Seeing Red

I sometimes hear of those who write novels or articles for a living experiencing “writers block”, a condition where no matter what you try, you cannot figure out what to put down on paper.  I feel for those in that position, but I have a solution.  Have four kids and just write about your day:

Today started normally enough, I mowed the yard, ate some lunch, a nice easy start to Memorial Day.  After lunch we decided that we should go to town.  Sara had some shopping to do, and I needed to stop by the church for about an hour to do some computer work.
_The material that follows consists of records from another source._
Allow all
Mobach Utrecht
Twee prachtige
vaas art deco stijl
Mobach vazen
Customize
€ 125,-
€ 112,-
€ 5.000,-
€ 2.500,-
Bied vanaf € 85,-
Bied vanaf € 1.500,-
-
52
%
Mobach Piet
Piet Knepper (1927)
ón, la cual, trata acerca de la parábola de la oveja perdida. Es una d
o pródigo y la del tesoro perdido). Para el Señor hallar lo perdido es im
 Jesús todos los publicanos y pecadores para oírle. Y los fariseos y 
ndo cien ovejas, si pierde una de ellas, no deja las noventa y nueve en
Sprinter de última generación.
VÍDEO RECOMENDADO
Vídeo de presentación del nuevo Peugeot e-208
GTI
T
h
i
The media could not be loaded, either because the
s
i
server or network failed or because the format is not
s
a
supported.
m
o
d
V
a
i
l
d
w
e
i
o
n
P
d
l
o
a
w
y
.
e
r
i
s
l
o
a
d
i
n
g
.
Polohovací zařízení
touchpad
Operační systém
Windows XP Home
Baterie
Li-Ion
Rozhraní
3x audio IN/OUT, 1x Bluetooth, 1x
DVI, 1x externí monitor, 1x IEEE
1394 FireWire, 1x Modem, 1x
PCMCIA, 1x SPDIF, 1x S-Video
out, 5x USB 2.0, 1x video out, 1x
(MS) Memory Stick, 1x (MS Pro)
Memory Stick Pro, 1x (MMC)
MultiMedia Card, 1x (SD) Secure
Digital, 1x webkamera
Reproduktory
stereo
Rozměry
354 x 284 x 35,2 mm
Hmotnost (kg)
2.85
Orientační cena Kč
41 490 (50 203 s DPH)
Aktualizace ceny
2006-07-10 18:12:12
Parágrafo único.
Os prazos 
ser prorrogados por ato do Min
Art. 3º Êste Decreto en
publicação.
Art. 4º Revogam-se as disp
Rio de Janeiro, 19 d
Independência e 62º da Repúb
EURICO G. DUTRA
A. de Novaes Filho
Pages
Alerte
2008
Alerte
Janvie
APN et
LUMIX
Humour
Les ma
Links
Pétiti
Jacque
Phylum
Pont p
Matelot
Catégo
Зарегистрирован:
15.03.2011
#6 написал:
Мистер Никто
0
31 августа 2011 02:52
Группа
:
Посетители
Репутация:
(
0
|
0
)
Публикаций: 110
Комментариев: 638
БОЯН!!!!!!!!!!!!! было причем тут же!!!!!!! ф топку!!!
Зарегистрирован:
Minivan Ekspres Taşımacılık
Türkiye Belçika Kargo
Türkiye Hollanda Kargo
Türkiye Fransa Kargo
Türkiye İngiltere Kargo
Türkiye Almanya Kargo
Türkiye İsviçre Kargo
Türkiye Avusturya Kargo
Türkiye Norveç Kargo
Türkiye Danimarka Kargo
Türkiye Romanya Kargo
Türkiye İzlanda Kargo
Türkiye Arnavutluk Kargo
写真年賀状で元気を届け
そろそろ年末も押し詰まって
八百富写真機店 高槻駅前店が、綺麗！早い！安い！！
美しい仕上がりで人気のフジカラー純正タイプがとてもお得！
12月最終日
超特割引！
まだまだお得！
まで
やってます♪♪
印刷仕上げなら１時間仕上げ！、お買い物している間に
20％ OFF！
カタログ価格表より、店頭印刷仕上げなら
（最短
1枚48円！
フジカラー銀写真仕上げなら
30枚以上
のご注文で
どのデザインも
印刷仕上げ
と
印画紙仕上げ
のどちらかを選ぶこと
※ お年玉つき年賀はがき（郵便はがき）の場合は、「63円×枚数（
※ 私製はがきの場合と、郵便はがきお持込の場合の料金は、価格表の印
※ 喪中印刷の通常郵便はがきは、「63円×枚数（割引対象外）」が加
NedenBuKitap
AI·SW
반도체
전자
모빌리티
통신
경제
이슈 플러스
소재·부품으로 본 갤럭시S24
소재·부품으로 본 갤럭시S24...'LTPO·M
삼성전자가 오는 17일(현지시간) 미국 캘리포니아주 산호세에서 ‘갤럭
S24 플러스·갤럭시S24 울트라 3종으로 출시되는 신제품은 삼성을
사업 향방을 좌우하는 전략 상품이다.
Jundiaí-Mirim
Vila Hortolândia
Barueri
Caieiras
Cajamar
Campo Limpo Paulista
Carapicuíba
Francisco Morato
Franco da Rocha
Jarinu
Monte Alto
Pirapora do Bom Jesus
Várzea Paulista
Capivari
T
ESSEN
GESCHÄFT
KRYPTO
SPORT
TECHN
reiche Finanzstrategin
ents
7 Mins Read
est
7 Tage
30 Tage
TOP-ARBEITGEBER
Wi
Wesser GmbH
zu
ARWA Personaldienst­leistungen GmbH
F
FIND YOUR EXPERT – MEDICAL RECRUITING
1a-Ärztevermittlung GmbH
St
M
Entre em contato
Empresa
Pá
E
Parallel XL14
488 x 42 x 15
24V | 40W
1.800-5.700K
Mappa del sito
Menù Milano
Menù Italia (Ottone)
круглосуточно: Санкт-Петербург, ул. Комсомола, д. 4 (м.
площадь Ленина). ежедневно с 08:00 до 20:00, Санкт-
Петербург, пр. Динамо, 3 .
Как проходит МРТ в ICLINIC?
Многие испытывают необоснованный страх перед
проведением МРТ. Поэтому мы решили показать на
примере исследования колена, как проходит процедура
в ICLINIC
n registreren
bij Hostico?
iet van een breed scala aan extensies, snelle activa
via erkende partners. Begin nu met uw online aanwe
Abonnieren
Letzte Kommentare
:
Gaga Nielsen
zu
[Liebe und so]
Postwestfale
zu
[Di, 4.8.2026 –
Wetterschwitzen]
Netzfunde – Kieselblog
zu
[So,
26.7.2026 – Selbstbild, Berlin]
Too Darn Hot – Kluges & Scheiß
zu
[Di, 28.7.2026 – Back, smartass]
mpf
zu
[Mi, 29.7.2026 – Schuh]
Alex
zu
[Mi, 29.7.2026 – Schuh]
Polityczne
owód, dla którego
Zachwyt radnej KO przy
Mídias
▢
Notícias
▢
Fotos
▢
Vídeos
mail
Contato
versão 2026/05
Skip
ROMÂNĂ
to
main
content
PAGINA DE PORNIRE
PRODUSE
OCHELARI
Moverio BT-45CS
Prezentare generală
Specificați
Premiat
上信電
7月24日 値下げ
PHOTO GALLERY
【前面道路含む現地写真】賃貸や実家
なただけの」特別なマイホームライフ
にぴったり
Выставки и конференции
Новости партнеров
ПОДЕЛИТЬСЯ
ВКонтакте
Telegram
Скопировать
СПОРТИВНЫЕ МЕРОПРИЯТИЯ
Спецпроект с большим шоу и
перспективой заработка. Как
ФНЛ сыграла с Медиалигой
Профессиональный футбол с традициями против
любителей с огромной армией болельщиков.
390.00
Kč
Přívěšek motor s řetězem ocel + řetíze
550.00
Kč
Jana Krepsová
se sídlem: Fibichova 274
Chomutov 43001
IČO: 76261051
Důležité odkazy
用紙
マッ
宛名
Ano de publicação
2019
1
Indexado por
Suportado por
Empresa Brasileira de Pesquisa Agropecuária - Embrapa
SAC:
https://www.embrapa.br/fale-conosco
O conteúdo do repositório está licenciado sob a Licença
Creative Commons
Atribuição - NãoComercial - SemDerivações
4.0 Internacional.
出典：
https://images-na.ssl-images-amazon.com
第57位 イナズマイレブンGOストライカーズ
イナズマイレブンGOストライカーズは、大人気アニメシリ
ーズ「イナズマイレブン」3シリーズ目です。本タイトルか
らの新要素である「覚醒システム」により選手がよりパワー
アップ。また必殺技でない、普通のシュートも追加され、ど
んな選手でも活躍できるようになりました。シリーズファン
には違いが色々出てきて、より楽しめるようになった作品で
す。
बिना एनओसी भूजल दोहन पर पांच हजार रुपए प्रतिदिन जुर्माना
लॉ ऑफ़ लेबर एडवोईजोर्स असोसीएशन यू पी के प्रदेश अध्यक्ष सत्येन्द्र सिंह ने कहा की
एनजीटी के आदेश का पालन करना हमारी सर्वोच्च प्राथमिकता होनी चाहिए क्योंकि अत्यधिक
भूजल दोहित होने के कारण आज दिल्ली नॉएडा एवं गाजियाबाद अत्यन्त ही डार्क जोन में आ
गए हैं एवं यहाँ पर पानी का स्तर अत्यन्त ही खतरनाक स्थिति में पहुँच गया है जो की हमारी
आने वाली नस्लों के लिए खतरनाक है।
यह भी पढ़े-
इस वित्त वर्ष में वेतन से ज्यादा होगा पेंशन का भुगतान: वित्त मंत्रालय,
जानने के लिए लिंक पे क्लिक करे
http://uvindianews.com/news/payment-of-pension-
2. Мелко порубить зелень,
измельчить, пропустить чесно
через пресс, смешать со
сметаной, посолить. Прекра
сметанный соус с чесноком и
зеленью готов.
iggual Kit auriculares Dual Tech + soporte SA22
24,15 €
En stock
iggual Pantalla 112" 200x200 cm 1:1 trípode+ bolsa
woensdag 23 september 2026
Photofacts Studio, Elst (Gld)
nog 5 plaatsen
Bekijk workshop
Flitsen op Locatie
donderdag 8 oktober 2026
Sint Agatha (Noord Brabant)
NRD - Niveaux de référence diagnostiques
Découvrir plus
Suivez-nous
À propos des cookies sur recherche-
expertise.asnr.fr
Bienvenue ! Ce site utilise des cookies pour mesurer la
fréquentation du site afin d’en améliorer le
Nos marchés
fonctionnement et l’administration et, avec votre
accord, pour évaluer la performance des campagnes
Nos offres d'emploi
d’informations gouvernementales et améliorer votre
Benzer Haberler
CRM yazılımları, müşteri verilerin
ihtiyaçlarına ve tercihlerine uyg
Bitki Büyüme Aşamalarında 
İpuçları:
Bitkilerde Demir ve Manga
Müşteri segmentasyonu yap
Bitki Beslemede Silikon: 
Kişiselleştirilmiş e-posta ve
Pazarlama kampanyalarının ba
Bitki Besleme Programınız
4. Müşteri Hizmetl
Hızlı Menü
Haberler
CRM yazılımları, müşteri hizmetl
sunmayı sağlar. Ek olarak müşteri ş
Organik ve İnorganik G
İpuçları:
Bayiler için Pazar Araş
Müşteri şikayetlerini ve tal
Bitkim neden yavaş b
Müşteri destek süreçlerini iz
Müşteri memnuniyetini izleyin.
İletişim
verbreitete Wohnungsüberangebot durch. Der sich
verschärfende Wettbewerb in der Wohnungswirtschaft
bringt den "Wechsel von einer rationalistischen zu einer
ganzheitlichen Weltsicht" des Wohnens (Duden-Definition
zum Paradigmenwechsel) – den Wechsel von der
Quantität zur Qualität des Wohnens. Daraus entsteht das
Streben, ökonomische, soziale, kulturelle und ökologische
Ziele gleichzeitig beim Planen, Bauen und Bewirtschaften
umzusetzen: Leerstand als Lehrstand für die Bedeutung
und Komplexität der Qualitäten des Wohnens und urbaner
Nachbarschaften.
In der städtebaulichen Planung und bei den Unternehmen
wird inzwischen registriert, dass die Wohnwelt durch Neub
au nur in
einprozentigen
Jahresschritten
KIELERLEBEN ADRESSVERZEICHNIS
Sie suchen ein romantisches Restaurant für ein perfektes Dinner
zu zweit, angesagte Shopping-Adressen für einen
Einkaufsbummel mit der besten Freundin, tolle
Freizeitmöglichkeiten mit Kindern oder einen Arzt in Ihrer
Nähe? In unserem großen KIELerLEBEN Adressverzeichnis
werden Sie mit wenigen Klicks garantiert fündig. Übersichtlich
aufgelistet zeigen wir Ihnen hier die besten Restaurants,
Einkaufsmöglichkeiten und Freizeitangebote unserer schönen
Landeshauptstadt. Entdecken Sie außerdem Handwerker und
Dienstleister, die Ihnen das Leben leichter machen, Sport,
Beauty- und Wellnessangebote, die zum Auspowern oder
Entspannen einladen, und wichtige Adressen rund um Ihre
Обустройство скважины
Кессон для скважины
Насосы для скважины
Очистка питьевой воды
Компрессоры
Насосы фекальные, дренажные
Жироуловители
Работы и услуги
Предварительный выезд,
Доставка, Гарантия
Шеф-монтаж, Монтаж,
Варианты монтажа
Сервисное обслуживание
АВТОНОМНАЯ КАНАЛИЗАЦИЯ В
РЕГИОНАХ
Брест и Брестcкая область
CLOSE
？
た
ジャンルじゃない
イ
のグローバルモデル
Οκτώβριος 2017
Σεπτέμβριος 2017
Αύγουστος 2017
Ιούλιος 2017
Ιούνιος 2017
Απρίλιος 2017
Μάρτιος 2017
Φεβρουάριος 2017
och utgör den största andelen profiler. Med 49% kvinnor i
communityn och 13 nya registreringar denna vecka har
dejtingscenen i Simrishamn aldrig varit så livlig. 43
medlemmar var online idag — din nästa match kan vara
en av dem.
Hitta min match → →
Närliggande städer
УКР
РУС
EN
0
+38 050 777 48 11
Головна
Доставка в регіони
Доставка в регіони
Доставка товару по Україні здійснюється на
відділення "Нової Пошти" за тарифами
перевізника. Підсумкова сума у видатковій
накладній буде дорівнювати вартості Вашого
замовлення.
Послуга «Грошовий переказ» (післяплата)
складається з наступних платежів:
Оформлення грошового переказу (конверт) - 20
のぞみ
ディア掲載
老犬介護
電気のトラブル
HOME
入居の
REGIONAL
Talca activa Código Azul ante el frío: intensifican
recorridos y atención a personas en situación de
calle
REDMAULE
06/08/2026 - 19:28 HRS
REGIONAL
It was decided that the two older boys ( 10 and 8 ) would stay with me in order to make the shopping experience less chaotic.

The boys brought some books into the church but quickly realized that there were toys downstairs and asked if they could go play down there.  The downstairs of our church is used for P-K sunday school classes and a weekday pre-school.  “Sure”, I said.  After all, you can’t really hurt those pre-school toys, even at 8 and 10 years old.  The boys romped toward the stairs and I made my way to the church office.  I worked through my problems fairly quickly and within about 45 minutes was calling Sara to tell her I was done.  She was in the checkout line, which gave us just enough time to pick up the basement before she came by to pick us up.

The basement was predictably a rather large mess.  Nearly an hour had allowed the boys to rifle through almost every plastic tub and “forget” to pick any of it up along the way.  While we were putting things back into place, I noticed that one of the boys looked like he was chewing gum.

“Where’d you get the gum?” I questioned, knowing that he didn’t have it when we got to the church.

“It’s not gum…it’s a cracker” he said, grinning.

At that, I wheeled around to notice several of the cabinets in the kitchenette area flung open, a tub (and a separate bag) of animal crackers on the counter, and empty juice containers scattered about.  My children had stolen from the church.

You know, there are days when I can’t decide whether my kids are really really smart – like evil genius smart – or just as thick as a brick.  I have a distinct feeling that there’s not much difference between the two.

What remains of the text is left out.